A former prosecutor in Marilyn Mosby’s office has been charged with using his law enforcement powers to spy, harass, stalk, extort money and falsely obtain records from six victims, including two ex-girlfriends.
The 88-count indictment, filed today in Baltimore Circuit Court by State Prosecutor Charlton Howard, alleges that Adam Lane Chaudry used his position as an assistant state’s attorney and his command of a city grand jury to illegally subpoena telephone and other records from his former romantic partners and their friends.
He is also accused of trying to coerce $10,000 from the ex-boyfriend of another woman, illegally subpoenaing the jail calls made by a relative of an ex-girlfriend and directing an SAO investigator to do “information workups” on some of the victims.
Chaudry’s alleged abuse of his position started in 2018 and lasted through April 2021, with one victim’s phone records secretly subpoenaed 33 times.

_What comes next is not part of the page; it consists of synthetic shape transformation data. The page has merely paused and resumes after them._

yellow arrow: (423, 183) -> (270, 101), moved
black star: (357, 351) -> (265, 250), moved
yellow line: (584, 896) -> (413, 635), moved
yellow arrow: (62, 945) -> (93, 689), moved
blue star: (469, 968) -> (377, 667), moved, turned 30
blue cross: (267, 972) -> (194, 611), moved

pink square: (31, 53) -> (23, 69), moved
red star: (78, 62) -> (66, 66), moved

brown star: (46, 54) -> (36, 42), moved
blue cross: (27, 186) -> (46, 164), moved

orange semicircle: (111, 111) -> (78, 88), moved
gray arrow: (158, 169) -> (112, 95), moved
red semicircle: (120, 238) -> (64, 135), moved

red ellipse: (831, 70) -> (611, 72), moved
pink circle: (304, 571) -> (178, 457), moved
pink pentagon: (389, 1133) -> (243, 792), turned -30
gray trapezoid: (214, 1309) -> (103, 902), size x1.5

Regarding the extortion charge, Chaudry wrote to a female friend in November 2018 that “I’ll have my investigators run and check on [the ex-boyfriend] to see where he is staying. I can likely sending [sic] Target letter to both him and [a sports agent] indicating the State is investigating the matter in a criminal capacity.”
A month later, Chaudry sent to the ex-boyfriend a letter on SAO stationery saying that the office had opened a criminal investigation into his failure to remit payment to the acquaintance.

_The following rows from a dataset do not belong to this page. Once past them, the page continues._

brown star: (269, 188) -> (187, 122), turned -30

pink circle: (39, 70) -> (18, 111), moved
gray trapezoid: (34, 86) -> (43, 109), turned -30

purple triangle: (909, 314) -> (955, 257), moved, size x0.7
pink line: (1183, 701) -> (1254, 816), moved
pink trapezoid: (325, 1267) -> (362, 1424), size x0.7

A victim was told on SAO stationery that he was under criminal investigation when no such investigation existed.
The letter concludes, “Should both parties reach an agreement for an alternative resolution for which the amount outstanding $10,000.00 U.S. currency is recovered in full, the State will note the same as satisfactorily closed.”
The letter was addressed as coming from State’s Attorney Marilyn J. Mosby and signed by Chaudry even though the person was never under investigation.
“Rife with Errors”
“Our justice system relies on the integrity of law enforcement officials, especially prosecutors,” Howard stated this evening. “Our office will work to ensure public officials who abuse positions of trust and authority are investigated and, where appropriate, prosecuted.”

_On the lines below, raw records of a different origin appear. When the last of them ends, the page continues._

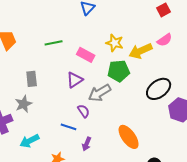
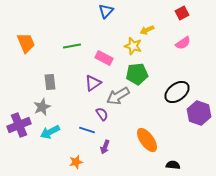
yellow arrow: (141, 51) -> (147, 30), moved, size x0.6
cyan arrow: (30, 141) -> (50, 132), moved

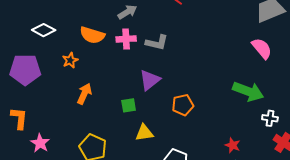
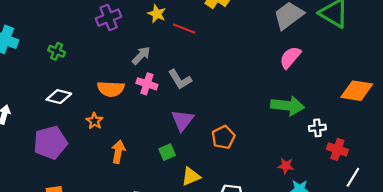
pink cross: (126, 39) -> (147, 84), turned 36
gray L-shape: (157, 43) -> (180, 79), turned 60
pink semicircle: (262, 48) -> (290, 57), turned -85

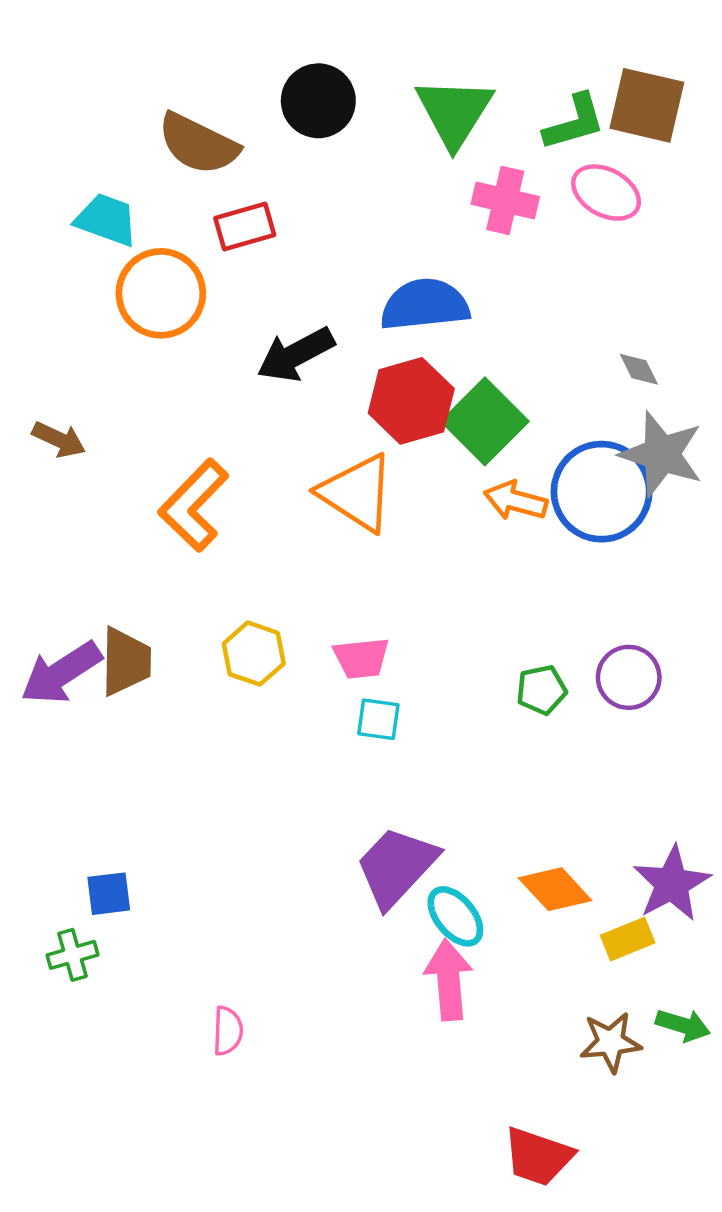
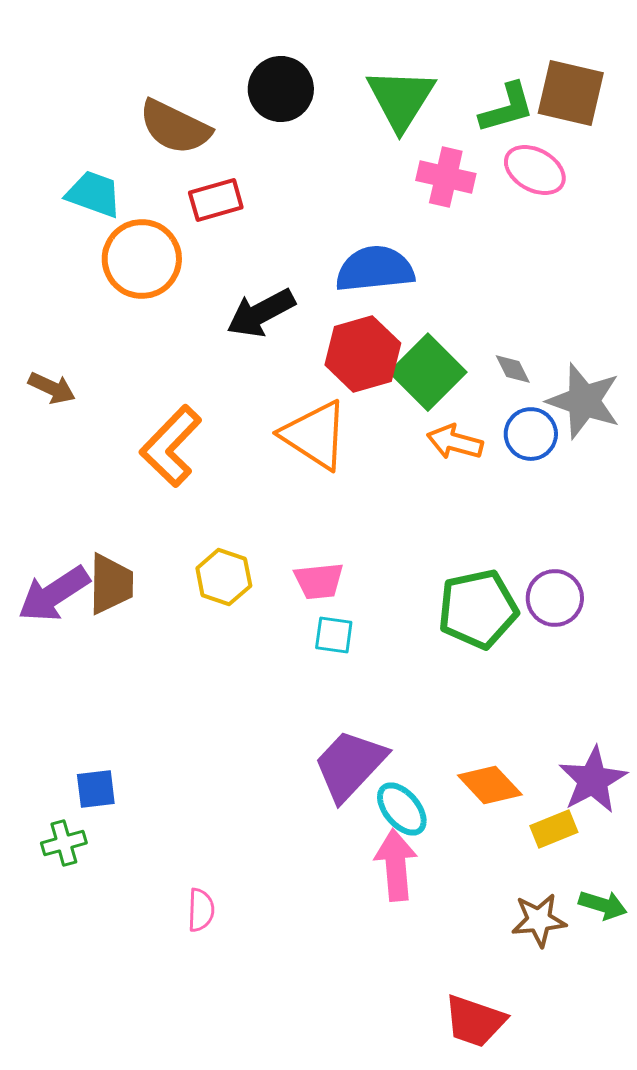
gray diamond: (639, 369) -> (513, 369), moved
blue circle: (602, 492) -> (531, 434), size x0.6
green pentagon: (541, 690) -> (478, 609), size x1.8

In a press release, Chaudry’s attorneys, Patrick R. Seidel and Steven Silverman, called the indictment “rife with legal and factual errors of which the State Prosecutor is personally aware.”
Seidel, who once worked alongside Chaudry in the homicide division and quit the SAO earlier this year to join Silverman’s law practice, noted that the indictment “does not involve any allegation of physical injury, nor is there any pecuniary gain.”
He likened the 88 separate counts to “throwing everything against the wall and hoping something sticks,” and said Howard’s office does not have the jurisdiction to charge Chaudry because an assistant state’s attorney is not considered a public official under the law.
The Brew broke the story of the Chaudry investigation last May after the State Prosecutor executed a search warrant at the SAO office in downtown Baltimore.
At the time, there was widespread speculation that the warrant was tied to the federal criminal tax investigation of Mosby and her husband, City Council President Nick Mosby.
The Brew noted that, instead, it centered on Chaudry’s alleged abuse of his prosecutorial powers and noted that Mosby’s office was cooperating with the State Prosecutor.
Tonight, SAO communications director, Zy Richardson, said Mosby terminated Chaudry on June 18, 2021 “soon after we concluded an internal investigation of the State Prosecutor’s allegations.”
Since then, Richardson said, Chaudry’s criminal cases have been “reevaluated on the merits of each case, where to date we’ve found no reason to question the legitimacy of his cases. We are unable to comment further about this open and pending matter.”
Chaudry was regarded as an effective prosecutor with a number of successful homicide prosecutions under his belt.
Seidel said Chaudry was not terminated and tonight released a June 18, 2021 letter that Chaudry wrote to Mosby giving notice of his resignation.
A 13-year office veteran, Chaudry was hired by former State’s Attorney Patricia C. Jessamy and was promoted by Mosby to the homicide division in September 2015.
He was regarded as a hard-working prosecutor, who effectively handled a number of high-profile homicide cases, according to three ex-colleagues, who asked for anonymity given the sensitive nature of the case.
In his resignation letter to Mosby last June, Chaudry wrote that “the SAO has been a home for me” and added:
“It is with a heavy heart that I tender this letter, but I truly believe that my departure at this stage is necessary to not provide a distraction from the admirable work done selflessly by every member of the team and to protect the integrity that the SAO projects in preserving the principles of an institution grounded in safeguarding the citizens of the city I love so dearly.”